New figures released by the Electoral Reform Society Wales (ERS) show the extent to which Welsh Labour would disproportionately benefit if First Past The Post was exclusively adopted for future Assembly elections.
The figures are contained in a report² produced by the Society in conjunction with the Aberystwyth Institute of Welsh Politics and Prof. Roger Scully. The report details what the results in the 2011 Assembly election could have looked like under different voting systems.
The issue of electoral reform for the National Assembly is back on the agenda after the Secretary of State for Wales indicated she may change how AMs are elected.
The UK Government is likely to propose a reduction in the number of constituency AMs from 40 to 30, in line with the reduction in numbers of Welsh MPs³. To compensate, more AMs would be elected using the regional list system – 30, instead of the current 20.
Responding to this proposal, Welsh Labour has stated that it would prefer all AMs be elected by First Past The Post – two from each of the 30 constituencies with a system known as Two Member First Past The Post.
However, as ERS research reveals, Two Member First Past The Post would deny thousands of Welsh voters a voice in the National Assembly and disproportionately benefit Labour.
Steve Brooks, Wales Director of the Electoral Reform Society said:
Our research shows that Labour would have won nearly 70% of the seats in the National Assembly, had the last election been fought using Two Member First Past the Post.

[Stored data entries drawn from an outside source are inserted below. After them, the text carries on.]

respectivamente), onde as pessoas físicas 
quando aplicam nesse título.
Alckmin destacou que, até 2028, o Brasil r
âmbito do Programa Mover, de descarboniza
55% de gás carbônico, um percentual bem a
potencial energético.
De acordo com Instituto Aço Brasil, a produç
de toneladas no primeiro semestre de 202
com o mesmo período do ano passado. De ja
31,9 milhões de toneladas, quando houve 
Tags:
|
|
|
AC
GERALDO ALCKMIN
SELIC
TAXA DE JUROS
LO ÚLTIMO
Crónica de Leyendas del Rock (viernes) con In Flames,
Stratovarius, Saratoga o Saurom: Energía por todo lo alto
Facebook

This is despite the fact that Labour secured around 40% of the vote.
“While this may be good news for aspiring Labour candidates, its bad news for Welsh voters. Two Member First Past The Post would rob thousands of voters of a choice and voice.
Over half of Welsh voters chose the Tories, Plaid Cymru or the Liberal Democrats in May this year, yet under Two Member First Past The Post, those parties would be left with less than a third of the seats in the Assembly. That would be damaging for democracy and damaging for devolution.”

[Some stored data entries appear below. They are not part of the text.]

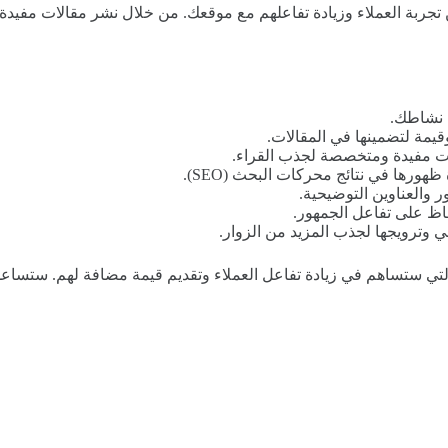
 تجربة العملاء وزيادة تفاعلهم مع موقعك. من خلال نشر مقالات مفيد
ل نشاطك.
يمة لتضمينها في المقالات.
ات مفيدة ومتخصصة لجذب القراء.
رها في نتائج محركات البحث (SEO).
والعناوين التوضيحية.
اظ على تفاعل الجمهور.
 وترويجها لجذب المزيد من الزوار.
ستساهم في زيادة تفاعل العملاء وتقديم قيمة مضافة لهم. ستساعد ال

The research from the Electoral Reform Society Wales also reveals how the different parties would fare if Wales used the Single Transferable Vote, the system used to choose MPs in Ireland.
Professor Roger Scully, Director of the Institute of Welsh Politics, stated:
The Assembly voting system has already been discussed in detail by the independent Richard Commission. The Commissioners, chosen on a cross-party basis and looking at the evidence, came to the decision that 80-member STV was the most suitable voting system for a Welsh Assembly with legislative powers”.
Steve Brooks added:
Had the recommendations been implemented Labour would have secured 40 of the 80 seats. Voters would have had more of choice over who represents them locally, and who governs them nationally”.

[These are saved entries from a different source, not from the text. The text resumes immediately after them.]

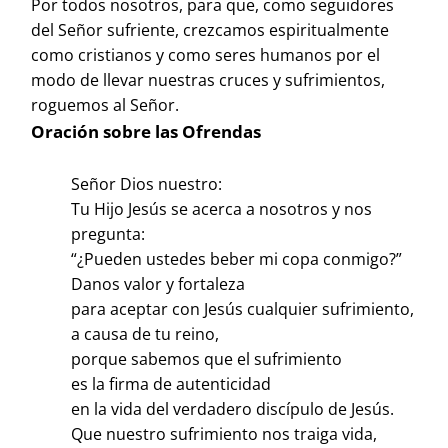
Por todos nosotros, para que, como seguidores
del Señor sufriente, crezcamos espiritualmente
como cristianos y como seres humanos por el
modo de llevar nuestras cruces y sufrimientos,
roguemos al Señor.
Oración sobre las Ofrendas
Señor Dios nuestro:
Tu Hijo Jesús se acerca a nosotros y nos
pregunta:
“¿Pueden ustedes beber mi copa conmigo?”
Danos valor y fortaleza
para aceptar con Jesús cualquier sufrimiento,
a causa de tu reino,
porque sabemos que el sufrimiento
es la firma de autenticidad
en la vida del verdadero discípulo de Jesús.
Que nuestro sufrimiento nos traiga vida,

Commenting on the row between the UK and Welsh governments on Assembly voting reform, Steve Brooks said:
A proportional system is part of the devolution package and it’s been endorsed in two referendums. How we choose our politicians is fundamental to how our democracy works. Any change to the voting system should be carefully considered, above day-to-day party politics. There needs to be a genuine cross-party dialogue with the people of Wales”.
Download the full report here: Welsh Election Report (English language version) or here: Welsh Election Report (Welsh language version)
For more information or for interview requests you can contact:
Stephen Brooks firstname.lastname@example.org, 07525619622
Owain ap Gareth email@example.com, 07771661802
ERS London Media Office 020 7202 8601
Summary of Findings
The report examines the outcomes of 30 constituencies with two Assembly Members (AMs) elected in each under First Past the Post (FPTP), the Single Transferable Vote (STV) and the Additional Member System (AMS): See graphs and tables of the projected election results.
Notes to Editors
1. The Electoral Reform Society Wales aims to build a better democracy by ensuring that the electoral processes of Westminster & Wales are fair and accountable. Find out more at www.electoral-reform.org.uk/wales
2. The report, written by elections experts, academic Prof. Roger Scully and ERS Wales’ researcher Dr Owain ap Gareth, the report compares projections of what the results could have looked like under different voting systems and questions the impact of the proposed Boundary Changes. The report strongly recommends that any proposed change to the voting system would also need to take into account whether it is necessary or desirable to link the National Assembly for Wales constituencies to Westminster constituencies.
3. The boundary changes instigated by the UK Government propose to cut the number of Welsh MPs from 40 to 30.